Some people say time heals all wounds, but perhaps it is more that as time passes, the wound is not as big a part of your life. For my part, I wish God would simply take the pain away. I think He does for some people, but I trust that if He doesn’t remove it sooner, at least when I die or Christ returns, I will finally know and feel and sense it completely, that I am loved, fully, completely and unconditionally. Lord Jesus, come quickly!

But even as my lips and thoughts form the words, I remember. I remember the people I know who will be spending eternity in the lack of acceptance and love, the fear, the pain of being apart from God. And there are many more that I don’t know.

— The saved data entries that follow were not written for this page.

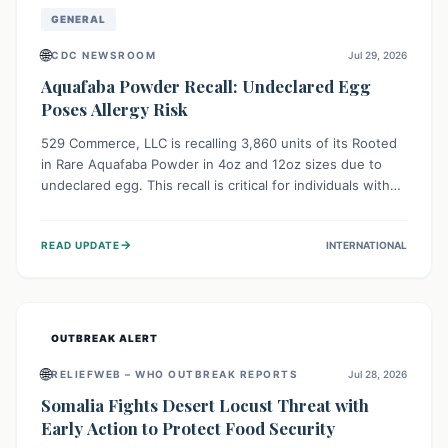
GENERAL
🌐
CDC NEWSROOM
Jul 29, 2026
Aquafaba Powder Recall: Undeclared Egg
Poses Allergy Risk
529 Commerce, LLC is recalling 3,860 units of its Rooted
in Rare Aquafaba Powder in 4oz and 12oz sizes due to
undeclared egg. This recall is critical for individuals with
egg allergies, who face potential serious or life-
threatening reactions. Consumers should check their
→
READ UPDATE
INTERNATIONAL
products and avoid consumption if they have an egg
allergy.
OUTBREAK ALERT
🌐
RELIEFWEB – WHO OUTBREAK REPORTS
Jul 28, 2026
Somalia Fights Desert Locust Threat with
Early Action to Protect Food Security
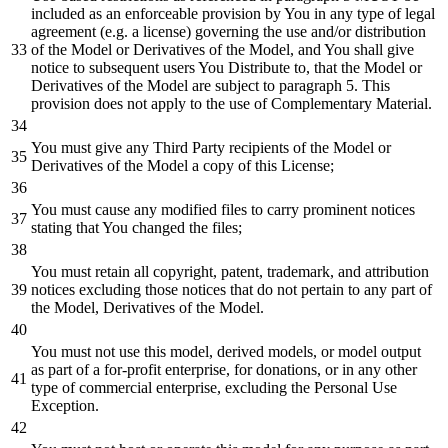
included as an enforceable provision by You in any type of legal
agreement (e.g. a license) governing the use and/or distribution
of the Model or Derivatives of the Model, and You shall give
notice to subsequent users You Distribute to, that the Model or
Derivatives of the Model are subject to paragraph 5. This
provision does not apply to the use of Complementary Material.
You must give any Third Party recipients of the Model or
Derivatives of the Model a copy of this License;
You must cause any modified files to carry prominent notices
stating that You changed the files;
You must retain all copyright, patent, trademark, and attribution
notices excluding those notices that do not pertain to any part of
the Model, Derivatives of the Model.
You must not use this model, derived models, or model output
as part of a for-profit enterprise, for donations, or in any other
type of commercial enterprise, excluding the Personal Use
Exception.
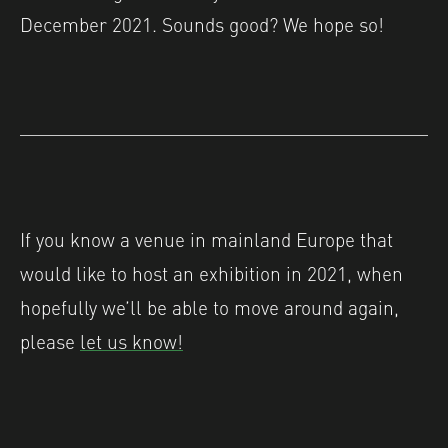
December 2021. Sounds good? We hope so!
If you know a venue in mainland Europe that
would like to host an exhibition in 2021, when
hopefully we’ll be able to move around again,
please
let us know!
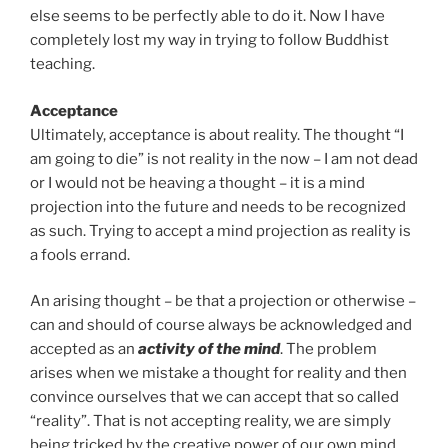
else seems to be perfectly able to do it. Now I have
completely lost my way in trying to follow Buddhist
teaching.
Acceptance
Ultimately, acceptance is about reality. The thought “I
am going to die” is not reality in the now – I am not dead
or I would not be heaving a thought – it is a mind
projection into the future and needs to be recognized
as such. Trying to accept a mind projection as reality is
a fools errand.
An arising thought – be that a projection or otherwise –
can and should of course always be acknowledged and
accepted as an
activity of the mind
. The problem
arises when we mistake a thought for reality and then
convince ourselves that we can accept that so called
“reality”. That is not accepting reality, we are simply
being tricked by the creative power of our own mind,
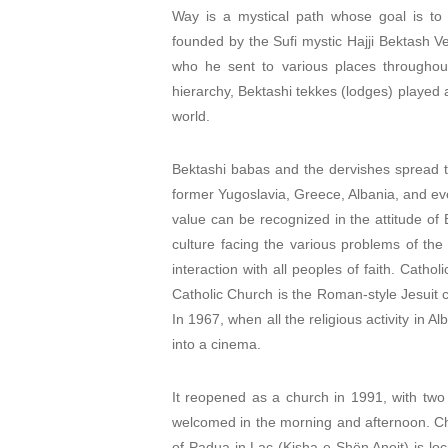
Way is a mystical path whose goal is to 
founded by the Sufi mystic Hajji Bektash Ve
who he sent to various places throughout
hierarchy, Bektashi tekkes (lodges) played an
world.
Bektashi babas and the dervishes spread th
former Yugoslavia, Greece, Albania, and ev
value can be recognized in the attitude of 
culture facing the various problems of the
interaction with all peoples of faith. Cathol
Catholic Church is the Roman-style Jesuit ch
In 1967, when all the religious activity in A
into a cinema.
It reopened as a church in 1991, with two
welcomed in the morning and afternoon. Ch
of Padua in Laç (Kisha e Shën Anoit) is lo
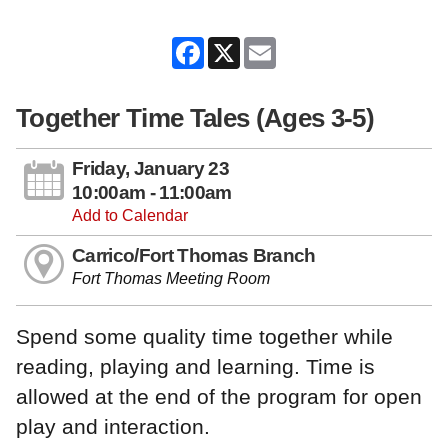
Facebook
X
Email
Together Time Tales (Ages 3-5)
Friday, January 23
10:00am - 11:00am
Add to Calendar
Carrico/Fort Thomas Branch
Fort Thomas Meeting Room
Spend some quality time together while
reading, playing and learning. Time is
allowed at the end of the program for open
play and interaction.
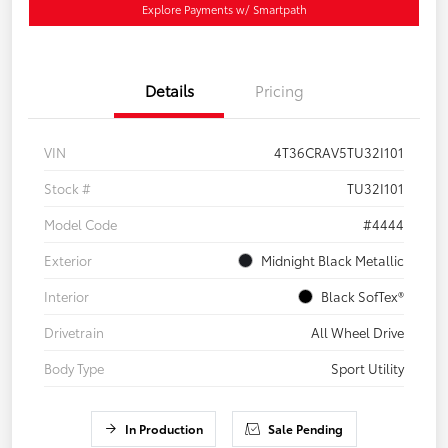
Explore Payments w/ Smartpath
Details
Pricing
VIN
4T36CRAV5TU32I101
Stock #
TU32I101
Model Code
#4444
Exterior
Midnight Black Metallic
Interior
Black SofTex®
Drivetrain
All Wheel Drive
Body Type
Sport Utility
In Production
Sale Pending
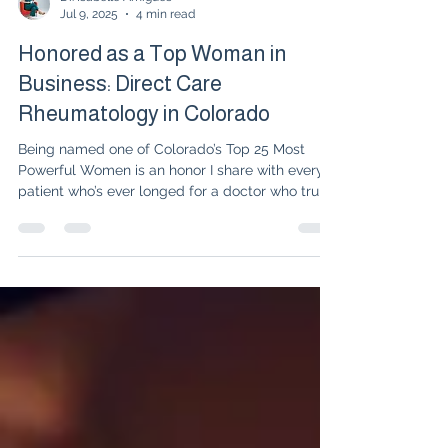
Dr. Isabelle Amigues
Jul 9, 2025
4 min read
Honored as a Top Woman in
Business: Direct Care
Rheumatology in Colorado
Being named one of Colorado’s Top 25 Most
Powerful Women is an honor I share with every
patient who’s ever longed for a doctor who truly
listens. At UnabridgedMD, we’re reimagining
rheumatology—blending science with soul,
focusing on remission, and stepping outside the
limits of insurance to provide truly personalized
care. This is a celebration of whole-person
healing, compassion, and the courage to believe
that, together, we can achieve more than just
managing disease—we ca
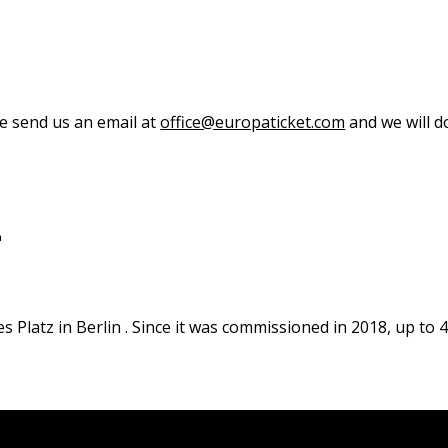
se send us an email at
office@europaticket.com
and we will do
L
es Platz in Berlin . Since it was commissioned in 2018, up to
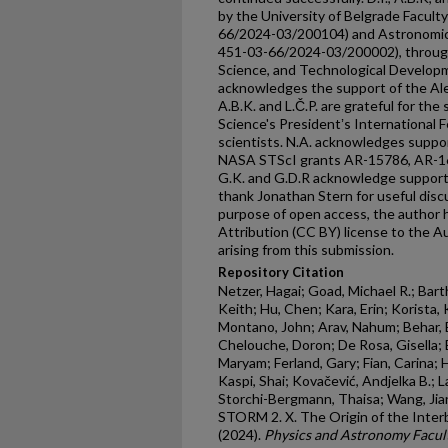
by the University of Belgrade Facult
66/2024-03/200104) and Astronomica
451-03-66/2024-03/200002), through 
Science, and Technological Developme
acknowledges the support of the Al
A.B.K. and L.Č.P. are grateful for t
Science's Presidentʼs International Fel
scientists. N.A. acknowledges supp
NASA STScI grants AR-15786, AR-1
G.K. and G.D.R acknowledge suppor
thank Jonathan Stern for useful dis
purpose of open access, the author
Attribution (CC BY) license to the 
arising from this submission.
Repository Citation
Netzer, Hagai; Goad, Michael R.; Bart
Keith; Hu, Chen; Kara, Erin; Korista, K
Montano, John; Arav, Nahum; Behar, 
Chelouche, Doron; De Rosa, Gisella; 
Maryam; Ferland, Gary; Fian, Carina; 
Kaspi, Shai; Kovačević, Andjelka B.; 
Storchi-Bergmann, Thaisa; Wang, Jia
STORM 2. X. The Origin of the Inte
(2024).
Physics and Astronomy Facult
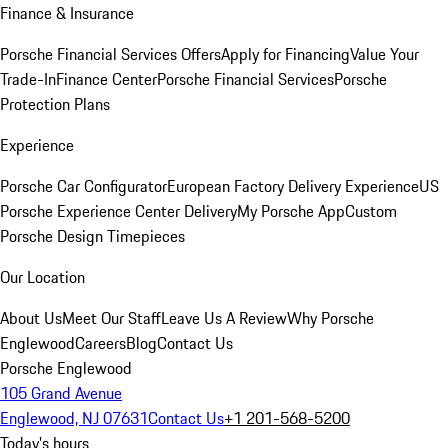
Finance & Insurance
Porsche Financial Services Offers
Apply for Financing
Value Your
Trade-In
Finance Center
Porsche Financial Services
Porsche
Protection Plans
Experience
Porsche Car Configurator
European Factory Delivery Experience
US
Porsche Experience Center Delivery
My Porsche App
Custom
Porsche Design Timepieces
Our Location
About Us
Meet Our Staff
Leave Us A Review
Why Porsche
Englewood
Careers
Blog
Contact Us
Porsche Englewood
105 Grand Avenue
Englewood, NJ 07631
Contact Us
+1 201-568-5200
Today's hours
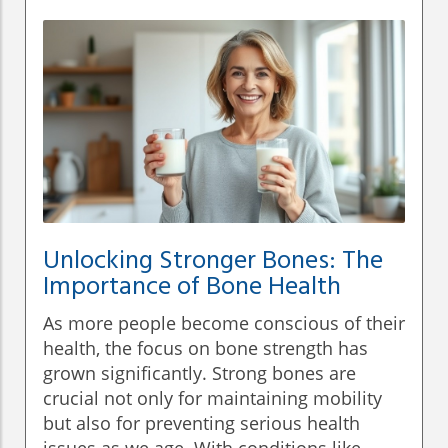
Unlocking Stronger Bones: The
Importance of Bone Health
As more people become conscious of their
health, the focus on bone strength has
grown significantly. Strong bones are
crucial not only for maintaining mobility
but also for preventing serious health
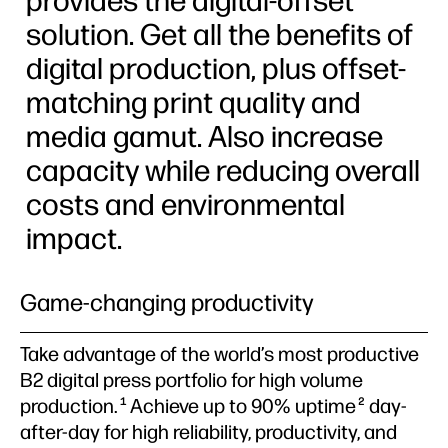
provides the digital-offset
solution. Get all the benefits of
digital production, plus offset-
matching print quality and
media gamut. Also increase
capacity while reducing overall
costs and environmental
impact.
Game-changing productivity
Take advantage of the world’s most productive
B2 digital press portfolio for high volume
production.
Achieve up to 90% uptime
day-
1
2
after-day for high reliability, productivity, and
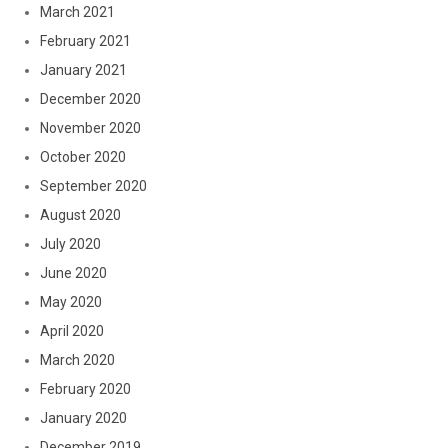
March 2021
February 2021
January 2021
December 2020
November 2020
October 2020
September 2020
August 2020
July 2020
June 2020
May 2020
April 2020
March 2020
February 2020
January 2020
December 2019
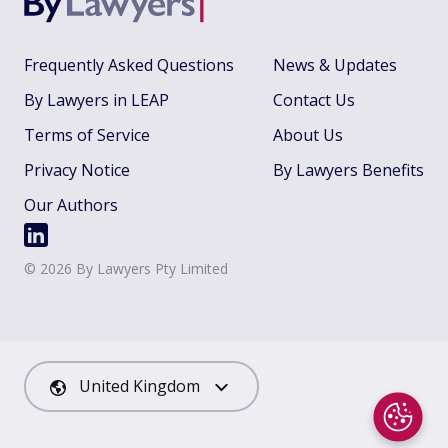
Frequently Asked Questions
News & Updates
By Lawyers in LEAP
Contact Us
Terms of Service
About Us
Privacy Notice
By Lawyers Benefits
Our Authors
©
2026
By Lawyers Pty Limited
United Kingdom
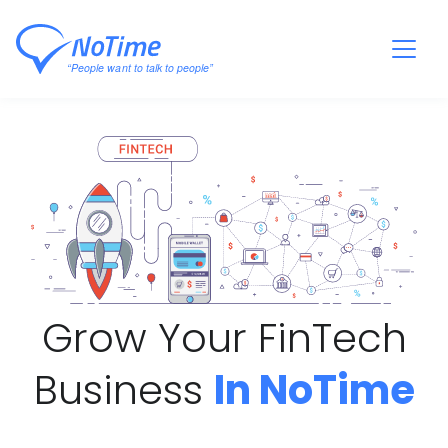
Grow Your FinTech
Business
In NoTime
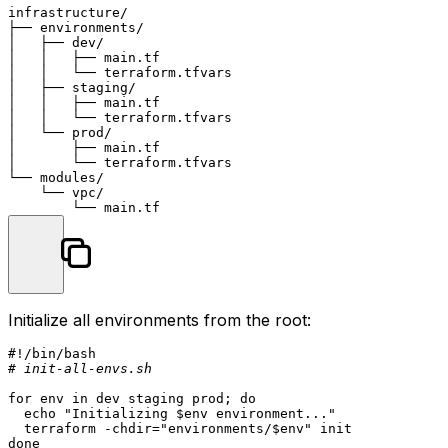
infrastructure/

├── environments/

│   ├── dev/

│   │   ├── main.tf

│   │   └── terraform.tfvars

│   ├── staging/

│   │   ├── main.tf

│   │   └── terraform.tfvars

│   └── prod/

│       ├── main.tf

│       └── terraform.tfvars

└── modules/

    └── vpc/

Initialize all environments from the root:
#!/bin/bash
# init-all-envs.sh
for
env
in
 dev staging prod; 
do
echo
"Initializing 
$env
 environment..."
  terraform -
chdir
=
"environments/
$env
"
done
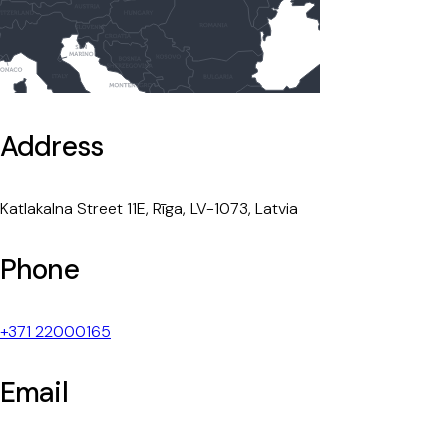
Address
Katlakalna Street 11E, Rīga, LV-1073, Latvia
Phone
+371 22000165
Email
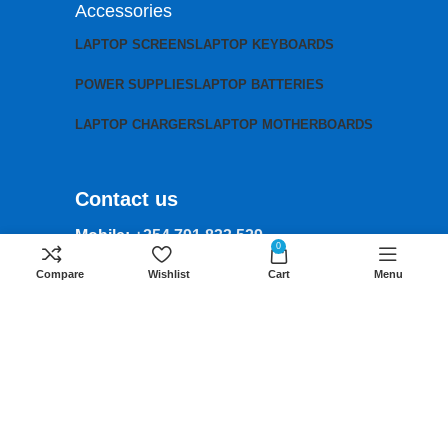
Accessories
LAPTOP SCREENS
LAPTOP KEYBOARDS
POWER SUPPLIES
LAPTOP BATTERIES
LAPTOP CHARGERS
LAPTOP MOTHERBOARDS
Contact us
Mobile:
+254 791 833 529
0
Email:
Compare
Wishlist
Cart
Menu
sales@lansotechsolutions.co.ke
Business House: Monday to Saturday-
8Am-6Pm
Locations: Portal Place House at the
junction between banda street and
Muindi Mbingu street, Nairobi Kenya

Perhaps God can use pastors and laymen and those of you who also feel like foster children to talk to the other foster children in the world. We know something of their pain that joy-filled, peacefilled children of God can’t always understand.

God loves you. You are precious to Him. When you don’t feel it, and you weep and even cower inside yourself for fear and loneliness, He weeps with you. Our struggles do not mean that we are not saved. In the same way that the court declared the girl adopted—a part of the family— God marks you in Baptism as His own.

It is a wonderful thing to have that adoption certificate hanging on your wall to remind you whose you are, especially if you are like me—a baptized and adopted child of God who feels like a foster kid.

> “Evil and suffering are in the world because of sin” (Luther’s Small Catechism with Explanation).

> “All human misery originates in sin, which itself is the biggest misery” (Löhe  on Mercy).

> “Christ voluntarily humbled himself in order to ‘redeem me, a lost and condemned person,’” (Luther’s Small Catechism with Explanation).